Rosalía, sultana de un nuevo pop en construcción

El mal querer, Rosalía. Sony Music, 2018.

El mal querer, segundo disco de Rosalía, es un relato épico lleno de turbulencias sónicas y pequeños desafíos artísticos. Partiendo de un imaginario alternativo, su autora propone una mixtura con alma pop, a la vez terrenal y trascendente, y con un trasfondo claramente feminista que evidencia su compromiso y su talento.

La alquimia sonora de El mal querer violenta esquemas y puede desconcertar en la primera audición: asaltan los sentidos del oyente las tramas electrónicas impresionistas y palmeos de media luna flamenca, el rasgueo de las guitarras con cuerdas de nylon y las salpicaduras de los sonidos casuales (joyas, cuchilladas que cortan el aire, conversaciones juveniles), ecos de copla y de los palos propios del jondo y capas de voces celestiales que miran de reojo al canto gregoriano. Y tonadas oscuras como la de "Malamente", por las que, fríamente, pocos ejecutivos discográficos habrían apostado hace pocos años como cartas comerciales ganadoras.

Pero a través de sus turbulencias sónicas y de un aventurado relato épico con trasfondo feminista, El mal querer, segundo disco de Rosalía, ha conectado con un público amplio, reflejo del cambio —o la expansión— del gusto musical que vivimos desde hace tiempo. Tiene algo que ver el auge de lo que hemos llamado "música urbana", y la evolución del hip-hop y del minimalismo electrónico casero, aunque este no sea un disco de trap. Ante estas etiquetas, El mal querer propone un estilo diferente mirando hacia el sur ibérico, alimentándose de la estética y la mística flamenca y haciendo una aportación a la construcción de un nuevo canon pop. Y, todo junto, venciendo al efecto ensordecedor del marketing, que ha puesto en guardia muchas sensibilidades.
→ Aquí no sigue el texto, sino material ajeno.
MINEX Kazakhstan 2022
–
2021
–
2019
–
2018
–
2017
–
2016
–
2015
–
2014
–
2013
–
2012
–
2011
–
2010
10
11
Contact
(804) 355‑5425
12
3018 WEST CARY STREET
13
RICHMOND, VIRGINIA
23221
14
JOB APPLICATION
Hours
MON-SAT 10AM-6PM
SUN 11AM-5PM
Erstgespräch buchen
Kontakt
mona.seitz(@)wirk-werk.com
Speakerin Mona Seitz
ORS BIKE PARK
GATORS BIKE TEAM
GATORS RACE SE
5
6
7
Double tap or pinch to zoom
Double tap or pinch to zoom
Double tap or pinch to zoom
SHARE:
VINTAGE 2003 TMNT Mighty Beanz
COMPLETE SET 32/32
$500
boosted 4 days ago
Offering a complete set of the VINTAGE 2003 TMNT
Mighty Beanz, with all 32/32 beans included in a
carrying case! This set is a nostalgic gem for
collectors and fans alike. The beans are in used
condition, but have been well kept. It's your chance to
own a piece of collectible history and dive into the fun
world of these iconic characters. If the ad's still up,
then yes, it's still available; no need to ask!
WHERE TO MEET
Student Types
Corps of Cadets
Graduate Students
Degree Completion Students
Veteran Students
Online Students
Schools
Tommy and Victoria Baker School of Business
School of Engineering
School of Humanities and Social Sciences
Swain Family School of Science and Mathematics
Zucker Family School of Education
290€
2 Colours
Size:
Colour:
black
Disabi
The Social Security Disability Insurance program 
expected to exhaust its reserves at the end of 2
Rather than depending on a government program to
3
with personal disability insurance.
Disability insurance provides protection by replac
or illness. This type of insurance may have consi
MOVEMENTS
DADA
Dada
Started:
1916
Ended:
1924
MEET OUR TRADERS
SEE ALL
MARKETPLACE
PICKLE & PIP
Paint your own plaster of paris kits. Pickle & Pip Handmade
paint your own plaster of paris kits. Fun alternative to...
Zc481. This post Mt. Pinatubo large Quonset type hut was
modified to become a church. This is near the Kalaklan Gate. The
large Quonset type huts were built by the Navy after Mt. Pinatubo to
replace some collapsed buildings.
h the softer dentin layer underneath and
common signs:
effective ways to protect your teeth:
Quizás sí que hay que hacer un pequeño esfuerzo para superar prejuicios cuando uno se enfrenta a El mal querer, pero sumergirse hasta el fondo reserva gratificaciones y da que pensar. Es un disco simbólicamente importante por las aportaciones que hace al nuevo pop global desde un imaginario alternativo (ni "anglo", ni latinoamericano), y a su vez está lleno de pequeños desafíos artísticos.

Envolviendo la obra tenemos la historia de una mujer joven que se casa por amor y que poco a poco ve como su sentimiento puro choca con un alma oscura y con un maltrato. Incluso el motivo de inspiración de El mal querer se va del paisaje ordinario: la cantante lo sitúa en la novela occitana Flamenca (aquí, gentilicio de Flandes), escrita en el siglo xiii por un autor desconocido y en la que un noble, por celos, encierra a su mujer en una torre. Rosalía, también compositora y productora, establece un puente entre este referente literario procedente de los albores del amor cortés y los casos, muy actuales, de dominación de género en ciertos ambientes juveniles.
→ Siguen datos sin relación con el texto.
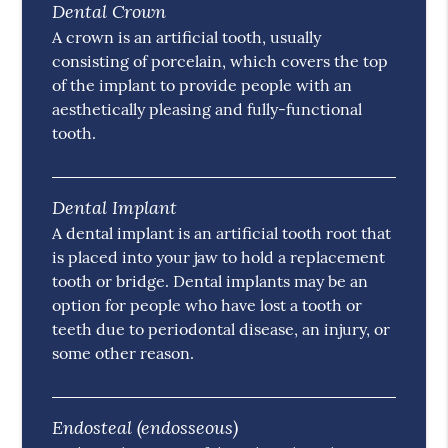
Dental Crown
A crown is an artificial tooth, usually
consisting of porcelain, which covers the top
of the implant to provide people with an
aesthetically pleasing and fully-functional
tooth.
Dental Implant
A dental implant is an artificial tooth root that
is placed into your jaw to hold a replacement
tooth or bridge. Dental implants may be an
option for people who have lost a tooth or
teeth due to periodontal disease, an injury, or
some other reason.
Endosteal (endosseous)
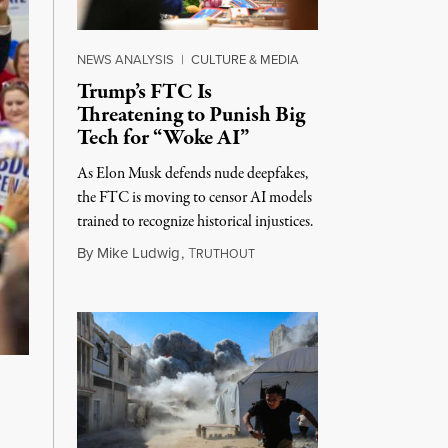
NEWS ANALYSIS
|
CULTURE & MEDIA
Trump’s FTC Is
Threatening to Punish Big
Tech for “Woke AI”
As Elon Musk defends nude deepfakes,
the FTC is moving to censor AI models
trained to recognize historical injustices.
August 4, 2026
By
Mike Ludwig
,
T
RUTHOUT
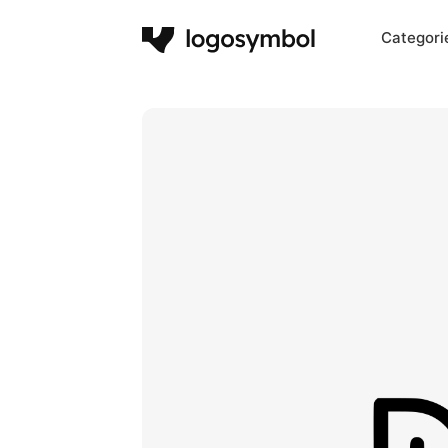
Categori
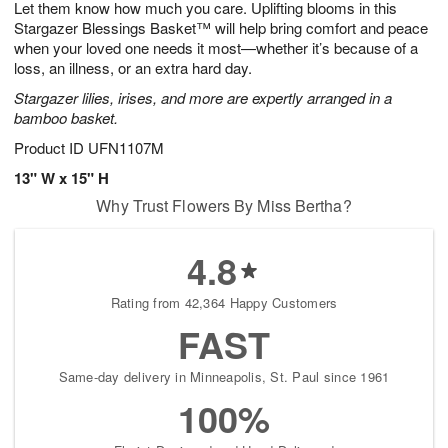
Let them know how much you care. Uplifting blooms in this
s
5
Stargazer Blessings Basket™ will help bring comfort and peace
when your loved one needs it most—whether it’s because of a
loss, an illness, or an extra hard day.
Stargazer lilies, irises, and more are expertly arranged in a
bamboo basket.
Product ID
UFN1107M
13" W x 15" H
Why Trust Flowers By Miss Bertha?
4.8
Rating from 42,364 Happy Customers
FAST
Same-day delivery in Minneapolis, St. Paul since 1961
100%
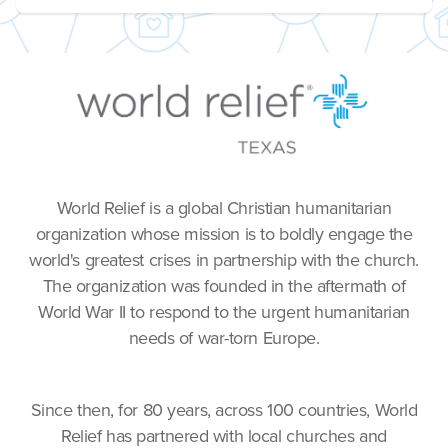
World Relief is a global Christian humanitarian
organization whose mission is to boldly engage the
world's greatest crises in partnership with the church.
The organization was founded in the aftermath of
World War II to respond to the urgent humanitarian
needs of war-torn Europe.
Since then, for 80 years, across 100 countries, World
Relief has partnered with local churches and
Para Rosalía Vila Tobella, nacida hace veinticinco años en Sant Esteve Sesrovires (Baix Llobregat), este disco es el fruto de una obsesión largamente elaborada de la mano del productor canario Pablo Díaz-Reixa, El Guincho. La consagración de su talento es una buena muestra del alcance de las modernas enseñanzas superiores: Rosalía viene tanto del Taller de Músics como de la Escola Superior de Música de Catalunya (ESMUC), donde se graduó en flamenco.

Este sustrato se manifiesta en un atrevido primer disco, Los ángeles (2017), en el que quiso reconstruir cantes antiguos con el apoyo crudo y heterodoxo de la guitarra de Raúl Fernández, Refree. Un disco que ya precipitó un fenómeno popular. Ahora, El mal querer puede desprender un aura hipermoderna, pero también tiene raíces fuertes y precedentes en el campo de las fusiones: desde Smash, en los setenta, hasta Ojos de Brujo y la Mala Rodríguez, pasando por Maruja Garrido, musa de Dalí, o la misma Lola Flores; artistas que trabaron músicas mestizas a partir del flamenco y la rumba y en diálogo con el rock, el pop o el hip-hop.
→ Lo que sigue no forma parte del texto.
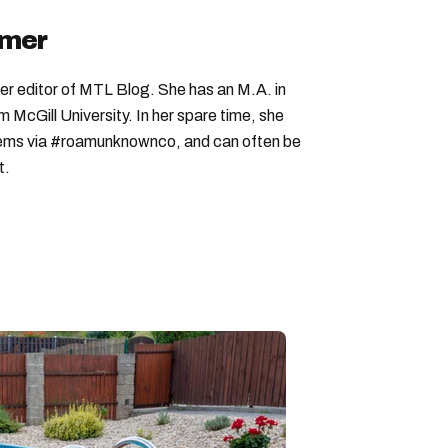
imer
er editor of MTL Blog. She has an M.A. in
McGill University. In her spare time, she
 gems via #roamunknownco, and can often be
t.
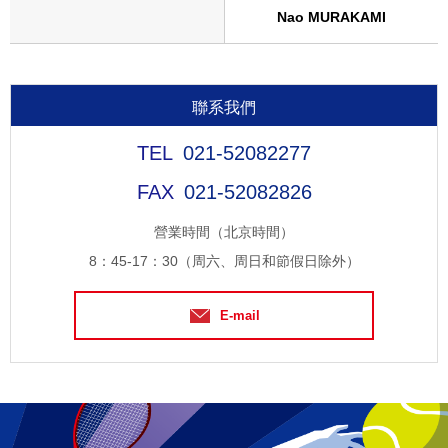
Nao MURAKAMI
聯系我們
021-52082277
021-52082826
營業時間（北京時間）
8：45-17：30（周六、周日和節假日除外）
E-mail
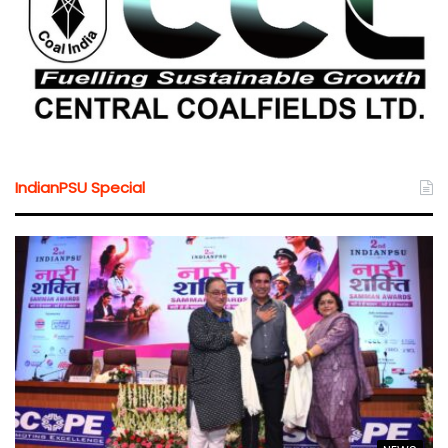
IndianPSU Special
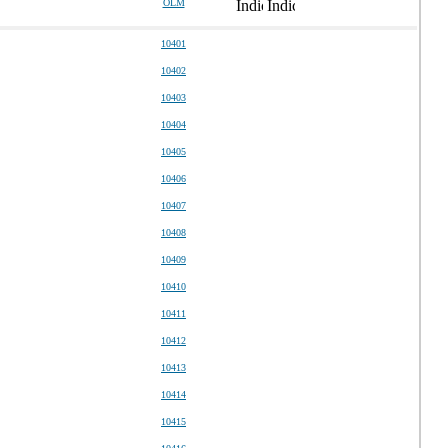
OLM
10401
10402
10403
10404
10405
10406
10407
10408
10409
10410
10411
10412
10413
10414
10415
Rosalía, erigida como figura carismática con madera de estrella, propone un paso más allá, una mixtura con alma pop, terrenal y trascendente, y ante esta la crítica por apropiacionismo cultural resulta miope y extemporánea. ¡Como si ciertas músicas tuvieran que estar predeterminadas a no transcender entornos étnicos, culturales o socioeconómicos! Sin embargo, El mal querer tiene todavía campo por recorrer: concebida como una obra con dimensión audiovisual, tiene que mostrar su alcance definitivo en los directos, que, por ahora, se limitan a citas en festivales como son el Primavera Sound y el renacido Doctor Music Festival.